Task statement: Every entry must be output exactly as it was written.

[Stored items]
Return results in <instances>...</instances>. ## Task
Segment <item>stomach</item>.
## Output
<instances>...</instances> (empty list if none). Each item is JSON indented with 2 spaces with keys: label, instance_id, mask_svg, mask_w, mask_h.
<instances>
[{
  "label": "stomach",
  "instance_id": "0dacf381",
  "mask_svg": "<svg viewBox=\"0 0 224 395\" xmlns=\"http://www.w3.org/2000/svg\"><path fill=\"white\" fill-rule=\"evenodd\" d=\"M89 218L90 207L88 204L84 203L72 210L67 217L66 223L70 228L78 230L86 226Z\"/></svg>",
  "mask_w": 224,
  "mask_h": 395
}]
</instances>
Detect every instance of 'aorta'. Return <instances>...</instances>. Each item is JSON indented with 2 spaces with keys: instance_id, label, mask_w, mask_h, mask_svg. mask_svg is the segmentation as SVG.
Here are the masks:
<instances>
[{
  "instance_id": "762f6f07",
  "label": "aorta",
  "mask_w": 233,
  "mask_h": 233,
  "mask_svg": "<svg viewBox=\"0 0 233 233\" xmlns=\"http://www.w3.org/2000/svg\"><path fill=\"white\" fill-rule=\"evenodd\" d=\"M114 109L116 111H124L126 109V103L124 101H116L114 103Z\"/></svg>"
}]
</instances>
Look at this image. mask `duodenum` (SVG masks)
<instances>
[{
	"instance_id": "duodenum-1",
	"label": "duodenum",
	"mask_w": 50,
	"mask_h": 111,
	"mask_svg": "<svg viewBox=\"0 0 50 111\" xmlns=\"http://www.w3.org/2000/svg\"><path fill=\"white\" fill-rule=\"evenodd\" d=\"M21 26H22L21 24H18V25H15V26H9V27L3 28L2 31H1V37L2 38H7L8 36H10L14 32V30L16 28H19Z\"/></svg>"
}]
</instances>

Response:
Return results in <instances>...</instances>. ## Task
Segment <item>stomach</item>.
## Output
<instances>...</instances> (empty list if none). Each item is JSON indented with 2 spaces with keys: label, instance_id, mask_svg, mask_w, mask_h.
<instances>
[{
  "label": "stomach",
  "instance_id": "0dacf381",
  "mask_svg": "<svg viewBox=\"0 0 224 395\" xmlns=\"http://www.w3.org/2000/svg\"><path fill=\"white\" fill-rule=\"evenodd\" d=\"M89 218L90 207L88 204L84 203L72 210L67 217L66 223L70 228L78 230L86 226Z\"/></svg>",
  "mask_w": 224,
  "mask_h": 395
}]
</instances>
Detect every instance of 'aorta'. Return <instances>...</instances>. Each item is JSON indented with 2 spaces with keys: instance_id, label, mask_w, mask_h, mask_svg. mask_svg is the segmentation as SVG.
Here are the masks:
<instances>
[{
  "instance_id": "762f6f07",
  "label": "aorta",
  "mask_w": 233,
  "mask_h": 233,
  "mask_svg": "<svg viewBox=\"0 0 233 233\" xmlns=\"http://www.w3.org/2000/svg\"><path fill=\"white\" fill-rule=\"evenodd\" d=\"M114 109L116 111H124L126 109V103L124 101H116L114 103Z\"/></svg>"
}]
</instances>
Look at this image. mask `duodenum` (SVG masks)
<instances>
[{
	"instance_id": "duodenum-1",
	"label": "duodenum",
	"mask_w": 50,
	"mask_h": 111,
	"mask_svg": "<svg viewBox=\"0 0 50 111\" xmlns=\"http://www.w3.org/2000/svg\"><path fill=\"white\" fill-rule=\"evenodd\" d=\"M21 26H22L21 24H18V25H15V26H9V27L3 28L2 31H1V37L2 38H7L8 36H10L14 32V30L16 28H19Z\"/></svg>"
}]
</instances>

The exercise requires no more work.